■ **TO DO**:
This exercise asks for an exact copy of every entry below, with pictures omitted.

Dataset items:
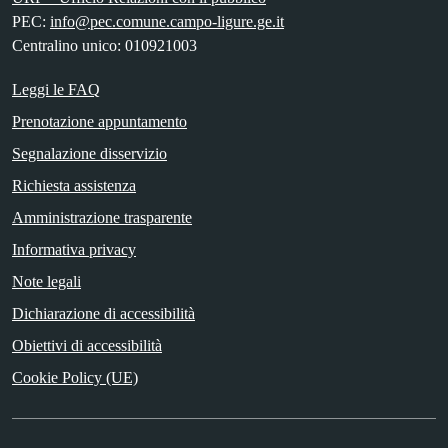
PEC:
info@pec.comune.campo-ligure.ge.it
Centralino unico: 010921003
Leggi le FAQ
Prenotazione appuntamento
Segnalazione disservizio
Richiesta assistenza
Amministrazione trasparente
Informativa privacy
Note legali
Dichiarazione di accessibilità
Obiettivi di accessibilità
Cookie Policy (UE)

■ **EXERCISE OUTPUT**:
PEC:
info@pec.comune.campo-ligure.ge.it
Centralino unico: 010921003
Leggi le FAQ
Prenotazione appuntamento
Segnalazione disservizio
Richiesta assistenza
Amministrazione trasparente
Informativa privacy
Note legali
Dichiarazione di accessibilità
Obiettivi di accessibilità
Cookie Policy (UE)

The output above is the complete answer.